Les Etats-Unis tombent le masque
Comment dès lors Nasser en est-il arrivé à la guerre des Six jours de Juin 1967? sans doute se jugeait-il encore une carte indispensable du jeu américain. En réalité, à Washington, on ne voulait plus du neutraliste tiers-mondiste ni du nationaliste arabe unioniste de la République arabe unie. C’était le précipiter dans les bras des Soviétiques une nouvelle fois, mais après Juin 1967, les Etats-Unis avaient jeté le masque.
On peut donc comparer Nasser à Fidel Castro; tous deux avaient bénéficié du soutien américain pour prendre le pouvoir et tous deux avaient été des autocrates, étaient devenus anti-impérialistes, tous deux avaient fini dans l’alliance soviétique, l’un, Nasser, par patriotisme égyptien, l’autre, Castro, prétendument par conviction idéologique, tous deux avaient finalement servi de prétexte à l’impérialisme américain qu’ils prétendaient combattre pour asseoir sa présence dans leurs zones respectives.

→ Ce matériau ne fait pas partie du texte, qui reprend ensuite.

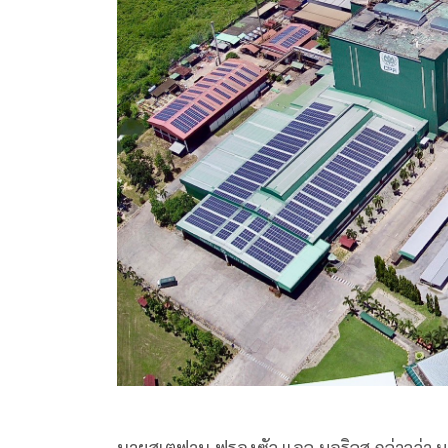
นายสเตฟาน ฟรองซัว แอล มอริลส กล่าวว่า ม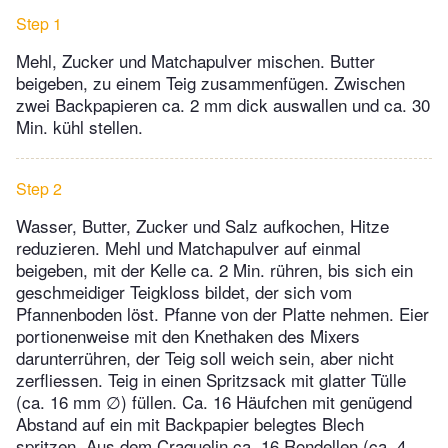
Step 1
Mehl, Zucker und Matchapulver mischen. Butter
beigeben, zu einem Teig zusammenfügen. Zwischen
zwei Backpapieren ca. 2 mm dick auswallen und ca. 30
Min. kühl stellen.
Step 2
Wasser, Butter, Zucker und Salz aufkochen, Hitze
reduzieren. Mehl und Matchapulver auf einmal
beigeben, mit der Kelle ca. 2 Min. rühren, bis sich ein
geschmeidiger Teigkloss bildet, der sich vom
Pfannenboden löst. Pfanne von der Platte nehmen. Eier
portionenweise mit den Knethaken des Mixers
darunterrühren, der Teig soll weich sein, aber nicht
zerfliessen. Teig in einen Spritzsack mit glatter Tülle
(ca. 16 mm ∅) füllen. Ca. 16 Häufchen mit genügend
Abstand auf ein mit Backpapier belegtes Blech
spritzen. Aus dem Craquelin ca. 16 Rondellen (ca. 4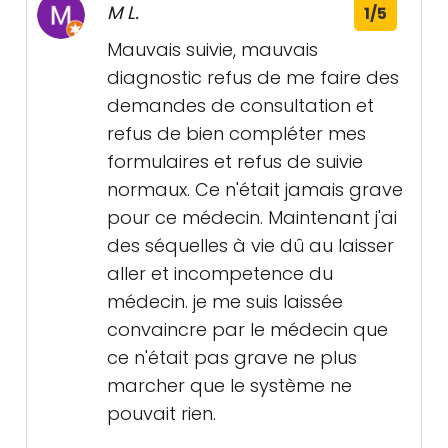
M L.
1/5
Mauvais suivie, mauvais
diagnostic refus de me faire des
demandes de consultation et
refus de bien compléter mes
formulaires et refus de suivie
normaux. Ce n'était jamais grave
pour ce médecin. Maintenant j'ai
des séquelles à vie dû au laisser
aller et incompetence du
médecin. je me suis laissée
convaincre par le médecin que
ce n'était pas grave ne plus
marcher que le système ne
pouvait rien.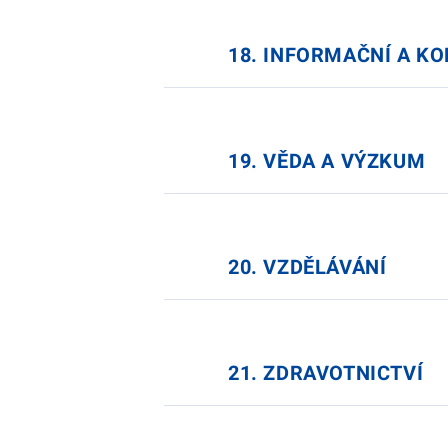
18. INFORMAČNÍ A K
19. VĚDA A VÝZKUM
20. VZDĚLÁVÁNÍ
21. ZDRAVOTNICTVÍ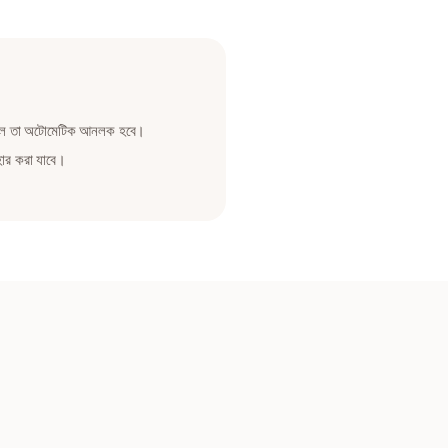
 থাকলে তা অটোমেটিক আনলক হবে।
হার করা যাবে।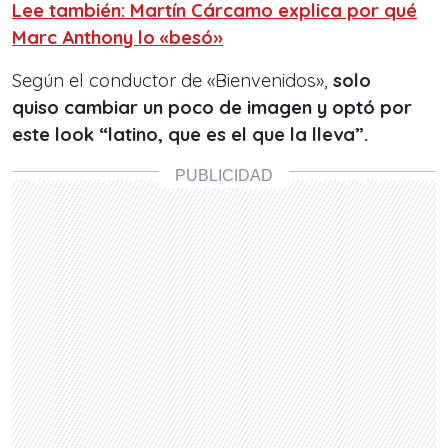
Lee también: Martín Cárcamo explica por qué
Marc Anthony lo «besó»
Según el conductor de «Bienvenidos»,
solo
quiso cambiar un poco de imagen y optó por
este look “latino, que es el que la lleva”.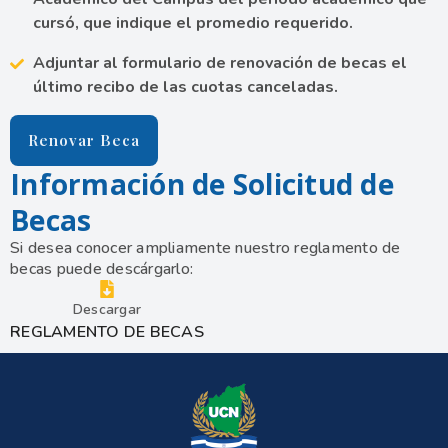
cursó, que indique el promedio requerido.
Adjuntar al formulario de renovación de becas el
último recibo de las cuotas canceladas.
Renovar Beca
Información de Solicitud de
Becas
Si desea conocer ampliamente nuestro reglamento de
becas puede descárgarlo:
Descargar
REGLAMENTO DE BECAS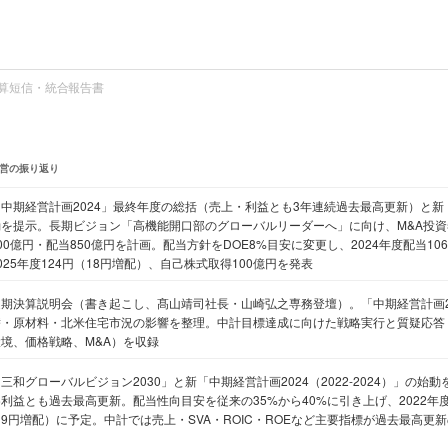
算短信・統合報告書
営の振り返り
「中期経営計画2024」最終年度の総括（売上・利益とも3年連続過去最高更新）と新「
動を提示。長期ビジョン「高機能開口部のグローバルリーダーへ」に向け、M&A投資50
00億円・配当850億円を計画。配当方針をDOE8%目安に変更し、2024年度配当10
025年度124円（18円増配）、自己株式取得100億円を発表
通期決算説明会（書き起こし、髙山靖司社長・山崎弘之専務登壇）。「中期経営計画2
替・原材料・北米住宅市況の影響を整理。中計目標達成に向けた戦略実行と質疑応答
環境、価格戦略、M&A）を収録
三和グローバルビジョン2030」と新「中期経営計画2024（2022-2024）」の始動
利益とも過去最高更新。配当性向目安を従来の35%から40%に引き上げ、2022年度
9円増配）に予定。中計では売上・SVA・ROIC・ROEなど主要指標が過去最高更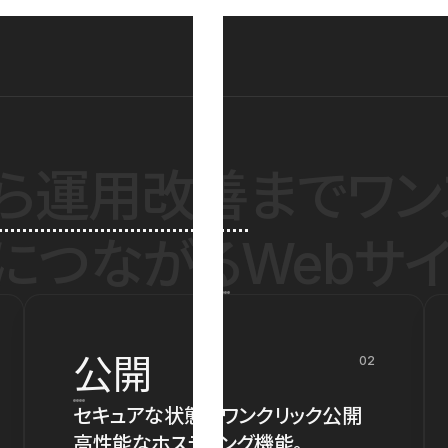
ら運用改善
までワン
につながるWebサイ
公開
02
セキュアな状態でワンクリック公開
高性能なホスティング機能。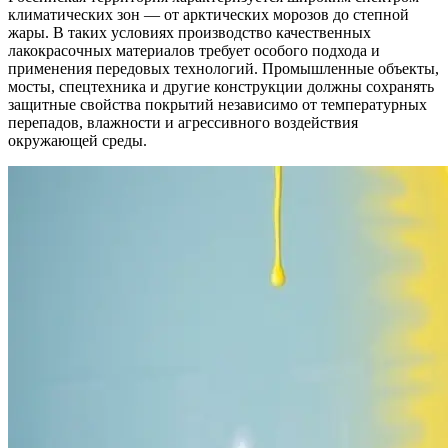
климатических зон — от арктических морозов до степной
жары. В таких условиях производство качественных
лакокрасочных материалов требует особого подхода и
применения передовых технологий. Промышленные объекты,
мосты, спецтехника и другие конструкции должны сохранять
защитные свойства покрытий независимо от температурных
перепадов, влажности и агрессивного воздействия
окружающей среды.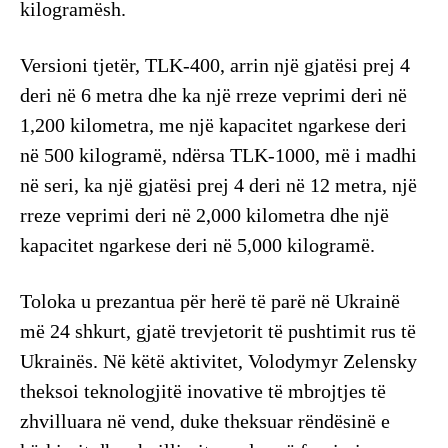
kilogramësh.
Versioni tjetër, TLK-400, arrin një gjatësi prej 4
deri në 6 metra dhe ka një rreze veprimi deri në
1,200 kilometra, me një kapacitet ngarkese deri
në 500 kilogramë, ndërsa TLK-1000, më i madhi
në seri, ka një gjatësi prej 4 deri në 12 metra, një
rreze veprimi deri në 2,000 kilometra dhe një
kapacitet ngarkese deri në 5,000 kilogramë.
Toloka u prezantua për herë të parë në Ukrainë
më 24 shkurt, gjatë trevjetorit të pushtimit rus të
Ukrainës. Në këtë aktivitet, Volodymyr Zelensky
theksoi teknologjitë inovative të mbrojtjes të
zhvilluara në vend, duke theksuar rëndësinë e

Mais si on en revient à la question essentielle, sur le mobile qui a animé le raïs dans toutes les entreprises dans lesquelles il s’est engagé à la tête de son pays, on répondra sans grande chance de se tromper que sa haine de l’Angleterre, qui avait asservi son pays depuis la révolution de Orabi en 1882 et créé l’Etat d’Israël, n’y a pas été pour rien.
* Médecin de libre pratique.
** Voir son livre ‘‘The Game of Nations: The Amorality of Power Politics’’ (éd. Simon & Schuste, New York, 15 mai 1970, 317 pages), où un ancien officier de la CIA décrit comment se joue le jeu de l’espionnage, en faisant particulièrement référence à l’Égypte de l’ère Nasser.